Search the records below for the string "export" and copy each line where it turns up.

--- Supplied material Enclosed Below ---

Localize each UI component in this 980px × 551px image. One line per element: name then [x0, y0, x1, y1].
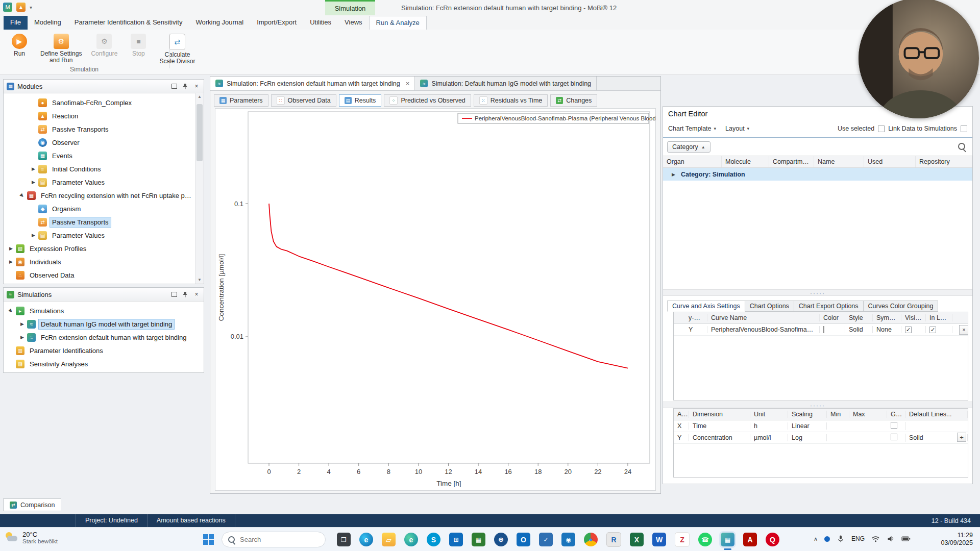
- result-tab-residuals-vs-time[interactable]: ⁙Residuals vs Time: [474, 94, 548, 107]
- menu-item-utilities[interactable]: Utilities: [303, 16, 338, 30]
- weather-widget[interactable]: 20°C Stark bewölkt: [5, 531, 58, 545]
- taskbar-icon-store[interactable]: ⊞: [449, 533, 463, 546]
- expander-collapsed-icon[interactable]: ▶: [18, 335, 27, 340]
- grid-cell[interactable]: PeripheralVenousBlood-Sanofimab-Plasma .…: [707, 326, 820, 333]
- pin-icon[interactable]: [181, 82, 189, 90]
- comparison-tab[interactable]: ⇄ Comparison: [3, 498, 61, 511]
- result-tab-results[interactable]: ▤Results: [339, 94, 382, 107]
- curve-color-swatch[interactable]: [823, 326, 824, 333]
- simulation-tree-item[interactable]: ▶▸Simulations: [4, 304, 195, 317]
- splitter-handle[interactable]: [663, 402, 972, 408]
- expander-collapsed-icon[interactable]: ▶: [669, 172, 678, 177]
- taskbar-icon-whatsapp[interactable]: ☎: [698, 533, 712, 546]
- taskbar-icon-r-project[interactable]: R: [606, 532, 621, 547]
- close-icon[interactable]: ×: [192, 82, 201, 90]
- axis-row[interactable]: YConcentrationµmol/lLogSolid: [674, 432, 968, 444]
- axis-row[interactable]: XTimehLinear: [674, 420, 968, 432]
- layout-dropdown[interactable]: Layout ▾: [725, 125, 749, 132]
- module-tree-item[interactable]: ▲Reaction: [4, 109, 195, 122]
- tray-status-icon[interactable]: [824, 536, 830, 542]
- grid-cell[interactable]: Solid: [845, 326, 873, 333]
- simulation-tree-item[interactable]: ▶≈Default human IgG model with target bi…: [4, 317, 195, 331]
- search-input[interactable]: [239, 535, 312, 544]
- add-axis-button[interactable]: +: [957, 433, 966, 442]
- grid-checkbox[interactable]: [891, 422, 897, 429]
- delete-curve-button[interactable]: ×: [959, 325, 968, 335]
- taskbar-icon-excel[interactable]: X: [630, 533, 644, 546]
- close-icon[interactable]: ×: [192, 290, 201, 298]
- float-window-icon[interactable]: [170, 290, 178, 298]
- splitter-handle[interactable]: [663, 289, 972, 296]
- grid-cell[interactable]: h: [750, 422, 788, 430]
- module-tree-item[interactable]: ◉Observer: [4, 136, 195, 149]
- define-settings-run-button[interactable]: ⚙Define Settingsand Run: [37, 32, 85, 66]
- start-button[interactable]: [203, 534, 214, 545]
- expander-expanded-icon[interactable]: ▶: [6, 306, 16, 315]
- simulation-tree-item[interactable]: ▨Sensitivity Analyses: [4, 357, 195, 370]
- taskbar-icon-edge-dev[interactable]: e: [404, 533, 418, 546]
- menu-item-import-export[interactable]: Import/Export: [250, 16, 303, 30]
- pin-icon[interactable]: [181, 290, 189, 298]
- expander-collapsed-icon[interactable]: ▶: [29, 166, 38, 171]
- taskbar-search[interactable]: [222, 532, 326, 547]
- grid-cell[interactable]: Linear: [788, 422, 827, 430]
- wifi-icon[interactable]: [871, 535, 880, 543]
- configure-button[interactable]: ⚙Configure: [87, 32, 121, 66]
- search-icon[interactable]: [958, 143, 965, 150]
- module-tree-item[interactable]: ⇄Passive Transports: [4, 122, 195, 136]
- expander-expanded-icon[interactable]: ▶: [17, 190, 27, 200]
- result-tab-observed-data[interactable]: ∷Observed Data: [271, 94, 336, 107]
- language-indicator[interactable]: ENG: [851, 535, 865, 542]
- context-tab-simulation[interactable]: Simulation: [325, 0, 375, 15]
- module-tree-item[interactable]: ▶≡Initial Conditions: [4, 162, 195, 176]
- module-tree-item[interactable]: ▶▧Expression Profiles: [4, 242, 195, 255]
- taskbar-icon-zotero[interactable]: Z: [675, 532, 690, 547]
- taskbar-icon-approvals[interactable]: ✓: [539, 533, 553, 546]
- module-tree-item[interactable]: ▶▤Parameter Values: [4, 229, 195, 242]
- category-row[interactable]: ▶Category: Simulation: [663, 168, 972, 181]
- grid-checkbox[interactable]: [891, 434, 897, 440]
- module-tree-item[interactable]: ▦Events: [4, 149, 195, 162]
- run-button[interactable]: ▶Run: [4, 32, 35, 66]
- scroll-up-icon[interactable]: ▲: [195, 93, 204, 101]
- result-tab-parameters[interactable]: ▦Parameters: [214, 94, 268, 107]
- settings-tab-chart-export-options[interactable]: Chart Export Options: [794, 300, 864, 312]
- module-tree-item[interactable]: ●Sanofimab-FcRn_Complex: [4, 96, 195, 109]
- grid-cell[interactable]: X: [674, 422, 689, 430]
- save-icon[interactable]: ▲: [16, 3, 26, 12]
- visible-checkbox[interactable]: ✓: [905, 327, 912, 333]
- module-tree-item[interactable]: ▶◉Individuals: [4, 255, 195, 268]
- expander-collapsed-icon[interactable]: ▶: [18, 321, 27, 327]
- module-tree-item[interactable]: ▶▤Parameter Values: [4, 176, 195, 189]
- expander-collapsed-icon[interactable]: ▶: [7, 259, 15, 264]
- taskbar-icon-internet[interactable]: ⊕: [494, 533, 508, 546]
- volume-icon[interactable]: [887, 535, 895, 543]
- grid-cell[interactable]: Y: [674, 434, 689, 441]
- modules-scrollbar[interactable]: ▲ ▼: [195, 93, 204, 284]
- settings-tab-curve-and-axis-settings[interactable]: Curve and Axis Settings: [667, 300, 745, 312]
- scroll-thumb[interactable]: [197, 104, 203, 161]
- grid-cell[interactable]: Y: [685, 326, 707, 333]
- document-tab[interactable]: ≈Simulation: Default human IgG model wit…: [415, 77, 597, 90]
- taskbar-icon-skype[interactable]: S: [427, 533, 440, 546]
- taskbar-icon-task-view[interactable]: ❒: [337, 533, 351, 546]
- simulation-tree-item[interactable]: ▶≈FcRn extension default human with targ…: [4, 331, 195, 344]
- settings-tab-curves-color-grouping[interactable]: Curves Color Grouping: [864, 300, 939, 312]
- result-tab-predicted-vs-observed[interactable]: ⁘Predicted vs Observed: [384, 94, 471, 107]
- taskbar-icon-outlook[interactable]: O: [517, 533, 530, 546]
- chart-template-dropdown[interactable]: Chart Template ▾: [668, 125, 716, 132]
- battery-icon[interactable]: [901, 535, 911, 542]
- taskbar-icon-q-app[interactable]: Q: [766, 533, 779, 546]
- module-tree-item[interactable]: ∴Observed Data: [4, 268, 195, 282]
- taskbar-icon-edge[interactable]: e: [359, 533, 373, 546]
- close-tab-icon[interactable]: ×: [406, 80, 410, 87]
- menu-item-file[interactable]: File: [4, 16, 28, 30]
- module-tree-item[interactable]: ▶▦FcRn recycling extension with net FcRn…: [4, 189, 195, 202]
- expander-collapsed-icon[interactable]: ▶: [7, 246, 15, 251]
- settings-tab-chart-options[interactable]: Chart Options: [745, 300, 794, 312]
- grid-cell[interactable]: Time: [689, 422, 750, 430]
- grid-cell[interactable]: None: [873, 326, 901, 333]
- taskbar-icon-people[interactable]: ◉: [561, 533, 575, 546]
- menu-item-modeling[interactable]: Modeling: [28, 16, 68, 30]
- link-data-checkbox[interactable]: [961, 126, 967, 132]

--- End of Enclosed Supplied material ---

● **Solution for this exercise**
- menu-item-import-export[interactable]: Import/Export: [250, 16, 303, 30]
- settings-tab-chart-export-options[interactable]: Chart Export Options: [794, 300, 864, 312]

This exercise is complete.